Requirement -
Starting at the line that contains "Find regions matching" and ending at the line that contains "See the attached image. Show", the lines below are to be given again exactly, with nothing added.
══ Listed records ══
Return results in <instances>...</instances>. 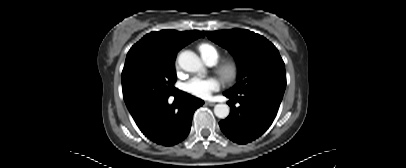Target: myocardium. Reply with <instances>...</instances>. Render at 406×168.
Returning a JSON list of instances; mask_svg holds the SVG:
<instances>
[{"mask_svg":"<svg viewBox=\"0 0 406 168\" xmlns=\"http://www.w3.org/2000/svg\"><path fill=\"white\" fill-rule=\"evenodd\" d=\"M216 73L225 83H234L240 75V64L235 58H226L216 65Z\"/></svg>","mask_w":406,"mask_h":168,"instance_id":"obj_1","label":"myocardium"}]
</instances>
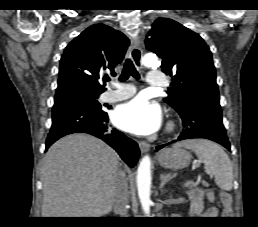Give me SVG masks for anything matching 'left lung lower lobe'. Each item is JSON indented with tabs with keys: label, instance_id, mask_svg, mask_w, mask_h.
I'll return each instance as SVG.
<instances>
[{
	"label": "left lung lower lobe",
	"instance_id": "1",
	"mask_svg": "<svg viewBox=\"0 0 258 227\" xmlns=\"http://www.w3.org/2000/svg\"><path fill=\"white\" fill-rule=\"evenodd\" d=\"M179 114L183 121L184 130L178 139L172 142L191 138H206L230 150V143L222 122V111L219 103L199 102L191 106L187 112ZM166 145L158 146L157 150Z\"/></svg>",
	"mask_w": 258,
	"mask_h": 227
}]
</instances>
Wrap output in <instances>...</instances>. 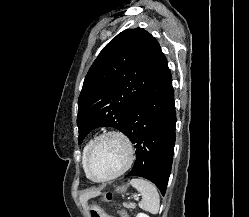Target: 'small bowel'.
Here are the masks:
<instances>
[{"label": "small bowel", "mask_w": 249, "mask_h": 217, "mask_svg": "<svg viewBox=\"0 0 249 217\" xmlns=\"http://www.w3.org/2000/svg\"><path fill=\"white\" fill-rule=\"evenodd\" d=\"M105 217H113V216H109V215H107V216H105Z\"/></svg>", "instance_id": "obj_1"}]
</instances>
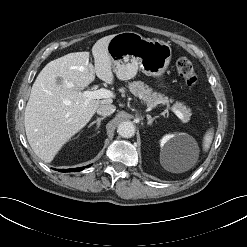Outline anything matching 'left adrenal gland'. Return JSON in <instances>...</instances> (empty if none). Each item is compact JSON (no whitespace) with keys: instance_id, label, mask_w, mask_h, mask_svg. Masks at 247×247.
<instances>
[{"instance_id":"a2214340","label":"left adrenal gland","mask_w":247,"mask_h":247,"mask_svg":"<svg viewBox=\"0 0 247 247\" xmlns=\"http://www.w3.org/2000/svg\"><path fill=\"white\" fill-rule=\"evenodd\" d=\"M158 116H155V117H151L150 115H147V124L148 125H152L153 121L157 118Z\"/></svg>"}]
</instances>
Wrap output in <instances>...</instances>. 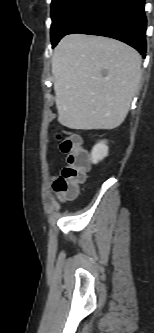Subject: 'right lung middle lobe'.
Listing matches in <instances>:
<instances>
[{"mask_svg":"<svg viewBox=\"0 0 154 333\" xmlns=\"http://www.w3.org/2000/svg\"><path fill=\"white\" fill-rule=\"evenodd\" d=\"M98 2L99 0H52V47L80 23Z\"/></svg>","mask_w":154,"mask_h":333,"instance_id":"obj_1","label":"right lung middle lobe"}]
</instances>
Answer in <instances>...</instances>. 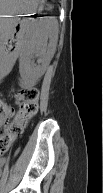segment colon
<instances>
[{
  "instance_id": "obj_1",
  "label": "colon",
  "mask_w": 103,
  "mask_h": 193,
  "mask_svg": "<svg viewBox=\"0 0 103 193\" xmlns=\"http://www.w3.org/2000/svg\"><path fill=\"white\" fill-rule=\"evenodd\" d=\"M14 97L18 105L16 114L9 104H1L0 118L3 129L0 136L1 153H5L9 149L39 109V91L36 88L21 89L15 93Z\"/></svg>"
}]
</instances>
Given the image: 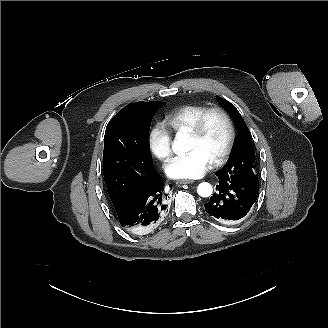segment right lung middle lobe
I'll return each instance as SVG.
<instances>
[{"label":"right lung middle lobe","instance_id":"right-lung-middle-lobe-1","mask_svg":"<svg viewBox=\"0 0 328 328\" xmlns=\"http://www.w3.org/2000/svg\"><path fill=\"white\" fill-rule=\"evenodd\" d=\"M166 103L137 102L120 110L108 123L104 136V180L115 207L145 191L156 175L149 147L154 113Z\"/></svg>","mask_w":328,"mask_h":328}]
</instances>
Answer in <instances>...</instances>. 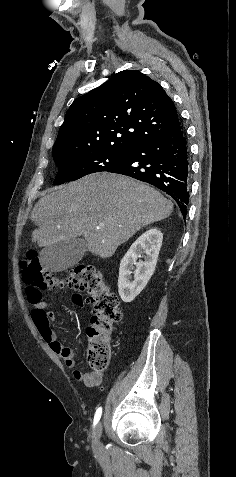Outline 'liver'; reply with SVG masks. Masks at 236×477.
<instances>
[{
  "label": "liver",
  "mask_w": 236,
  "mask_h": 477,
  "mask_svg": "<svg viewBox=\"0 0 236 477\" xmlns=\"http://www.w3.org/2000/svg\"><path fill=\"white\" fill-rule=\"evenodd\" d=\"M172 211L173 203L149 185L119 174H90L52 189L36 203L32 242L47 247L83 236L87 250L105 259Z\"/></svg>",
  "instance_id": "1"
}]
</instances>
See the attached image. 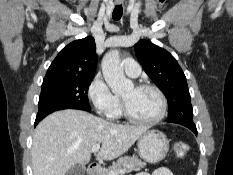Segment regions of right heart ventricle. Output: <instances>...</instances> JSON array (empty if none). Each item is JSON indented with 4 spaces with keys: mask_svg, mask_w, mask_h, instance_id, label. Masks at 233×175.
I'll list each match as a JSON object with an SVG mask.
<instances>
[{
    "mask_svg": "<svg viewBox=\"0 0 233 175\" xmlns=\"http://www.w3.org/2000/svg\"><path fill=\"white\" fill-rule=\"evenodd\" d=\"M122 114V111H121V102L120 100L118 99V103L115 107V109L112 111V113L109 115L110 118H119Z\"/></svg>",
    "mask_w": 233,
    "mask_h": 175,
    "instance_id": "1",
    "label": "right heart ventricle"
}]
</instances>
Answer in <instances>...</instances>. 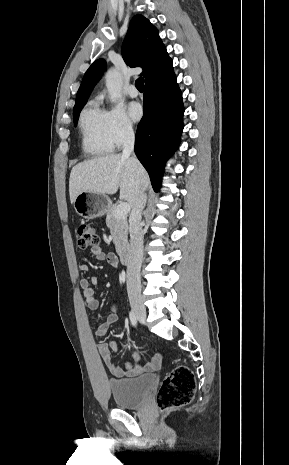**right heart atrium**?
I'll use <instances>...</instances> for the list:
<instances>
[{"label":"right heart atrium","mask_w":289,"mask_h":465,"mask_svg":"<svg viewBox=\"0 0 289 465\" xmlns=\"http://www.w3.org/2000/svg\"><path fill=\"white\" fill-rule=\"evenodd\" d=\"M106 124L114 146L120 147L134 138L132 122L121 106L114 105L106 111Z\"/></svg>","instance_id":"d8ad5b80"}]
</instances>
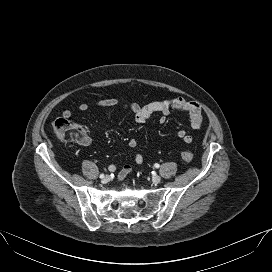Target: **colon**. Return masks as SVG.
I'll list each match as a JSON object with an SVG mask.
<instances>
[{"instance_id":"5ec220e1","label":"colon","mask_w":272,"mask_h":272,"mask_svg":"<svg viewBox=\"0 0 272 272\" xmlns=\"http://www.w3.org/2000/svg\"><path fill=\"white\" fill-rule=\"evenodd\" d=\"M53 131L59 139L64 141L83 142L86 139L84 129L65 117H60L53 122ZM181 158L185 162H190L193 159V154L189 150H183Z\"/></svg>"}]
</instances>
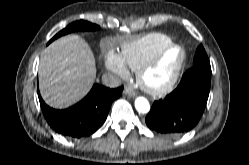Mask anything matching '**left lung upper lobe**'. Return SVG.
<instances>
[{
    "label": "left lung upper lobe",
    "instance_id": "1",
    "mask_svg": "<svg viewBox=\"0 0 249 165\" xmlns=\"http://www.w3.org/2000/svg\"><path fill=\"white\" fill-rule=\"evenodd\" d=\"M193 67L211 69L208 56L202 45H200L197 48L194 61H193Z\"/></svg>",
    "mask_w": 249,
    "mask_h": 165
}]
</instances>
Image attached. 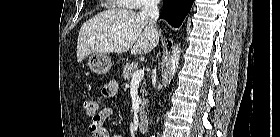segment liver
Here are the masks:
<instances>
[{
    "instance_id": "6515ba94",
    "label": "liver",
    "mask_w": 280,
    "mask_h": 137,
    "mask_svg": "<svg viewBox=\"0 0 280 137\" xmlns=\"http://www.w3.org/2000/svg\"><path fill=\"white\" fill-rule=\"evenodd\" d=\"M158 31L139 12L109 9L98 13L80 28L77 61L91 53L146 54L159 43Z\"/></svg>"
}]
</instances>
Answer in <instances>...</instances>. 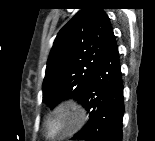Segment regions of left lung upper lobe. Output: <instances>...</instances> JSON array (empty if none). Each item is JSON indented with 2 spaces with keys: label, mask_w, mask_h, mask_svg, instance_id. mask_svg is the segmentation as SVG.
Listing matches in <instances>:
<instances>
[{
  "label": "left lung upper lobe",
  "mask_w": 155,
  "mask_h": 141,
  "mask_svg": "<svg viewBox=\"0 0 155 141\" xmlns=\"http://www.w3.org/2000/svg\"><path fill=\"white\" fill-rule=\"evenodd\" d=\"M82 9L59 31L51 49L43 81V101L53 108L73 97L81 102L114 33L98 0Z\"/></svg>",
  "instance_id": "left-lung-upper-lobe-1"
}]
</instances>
═══
══ Listed records ══
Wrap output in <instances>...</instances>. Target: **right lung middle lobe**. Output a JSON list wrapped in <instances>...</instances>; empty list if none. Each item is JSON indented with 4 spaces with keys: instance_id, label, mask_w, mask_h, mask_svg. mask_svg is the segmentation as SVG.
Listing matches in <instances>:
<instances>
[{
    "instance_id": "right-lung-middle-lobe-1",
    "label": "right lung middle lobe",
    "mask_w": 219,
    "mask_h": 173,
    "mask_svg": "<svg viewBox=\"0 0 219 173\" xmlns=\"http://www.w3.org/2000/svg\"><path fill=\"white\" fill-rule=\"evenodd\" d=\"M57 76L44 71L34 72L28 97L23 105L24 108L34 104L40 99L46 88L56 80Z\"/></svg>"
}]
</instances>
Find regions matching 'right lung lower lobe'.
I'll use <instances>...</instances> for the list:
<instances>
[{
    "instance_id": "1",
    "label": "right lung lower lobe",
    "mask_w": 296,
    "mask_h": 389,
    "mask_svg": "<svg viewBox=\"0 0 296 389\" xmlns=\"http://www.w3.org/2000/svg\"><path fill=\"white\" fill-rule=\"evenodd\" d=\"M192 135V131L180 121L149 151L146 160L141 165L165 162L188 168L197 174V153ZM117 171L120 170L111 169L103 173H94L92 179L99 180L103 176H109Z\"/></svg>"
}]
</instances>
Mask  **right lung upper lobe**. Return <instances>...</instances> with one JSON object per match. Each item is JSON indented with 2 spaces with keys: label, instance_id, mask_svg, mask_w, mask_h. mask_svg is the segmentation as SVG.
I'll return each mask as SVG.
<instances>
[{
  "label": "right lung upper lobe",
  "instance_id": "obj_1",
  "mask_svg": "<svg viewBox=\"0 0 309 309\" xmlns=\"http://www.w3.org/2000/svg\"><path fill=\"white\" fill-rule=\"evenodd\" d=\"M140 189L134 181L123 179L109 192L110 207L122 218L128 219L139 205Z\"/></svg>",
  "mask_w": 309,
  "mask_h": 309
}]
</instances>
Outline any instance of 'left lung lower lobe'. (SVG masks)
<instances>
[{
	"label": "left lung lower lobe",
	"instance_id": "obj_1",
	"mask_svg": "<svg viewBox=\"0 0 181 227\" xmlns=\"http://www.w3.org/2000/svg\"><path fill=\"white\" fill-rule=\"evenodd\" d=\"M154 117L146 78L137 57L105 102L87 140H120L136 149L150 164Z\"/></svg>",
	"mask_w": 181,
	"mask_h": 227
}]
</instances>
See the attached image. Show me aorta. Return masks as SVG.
═══
Response to this exercise -
Find regions matching 'right lung lower lobe'.
I'll use <instances>...</instances> for the list:
<instances>
[{
    "instance_id": "1",
    "label": "right lung lower lobe",
    "mask_w": 296,
    "mask_h": 389,
    "mask_svg": "<svg viewBox=\"0 0 296 389\" xmlns=\"http://www.w3.org/2000/svg\"><path fill=\"white\" fill-rule=\"evenodd\" d=\"M192 135V131L180 121L149 151L146 160L141 165L165 162L188 168L197 174V153ZM117 171L120 170L111 169L103 173H94L92 179L99 180L103 176H109Z\"/></svg>"
}]
</instances>
Mask  **right lung upper lobe**. Return <instances>...</instances> with one JSON object per match. Each item is JSON indented with 2 spaces with keys: label, instance_id, mask_svg, mask_w, mask_h. mask_svg is the segmentation as SVG.
I'll return each mask as SVG.
<instances>
[{
  "label": "right lung upper lobe",
  "instance_id": "obj_1",
  "mask_svg": "<svg viewBox=\"0 0 309 309\" xmlns=\"http://www.w3.org/2000/svg\"><path fill=\"white\" fill-rule=\"evenodd\" d=\"M140 189L134 181L123 179L109 192L110 207L122 218L128 219L139 205Z\"/></svg>",
  "mask_w": 309,
  "mask_h": 309
}]
</instances>
Outline any instance of 'left lung lower lobe'. (SVG masks)
<instances>
[{
	"label": "left lung lower lobe",
	"instance_id": "obj_1",
	"mask_svg": "<svg viewBox=\"0 0 181 227\" xmlns=\"http://www.w3.org/2000/svg\"><path fill=\"white\" fill-rule=\"evenodd\" d=\"M154 117L146 78L137 57L105 102L87 140H120L136 149L150 164Z\"/></svg>",
	"mask_w": 181,
	"mask_h": 227
}]
</instances>
See the attached image. Show me aorta. Return masks as SVG.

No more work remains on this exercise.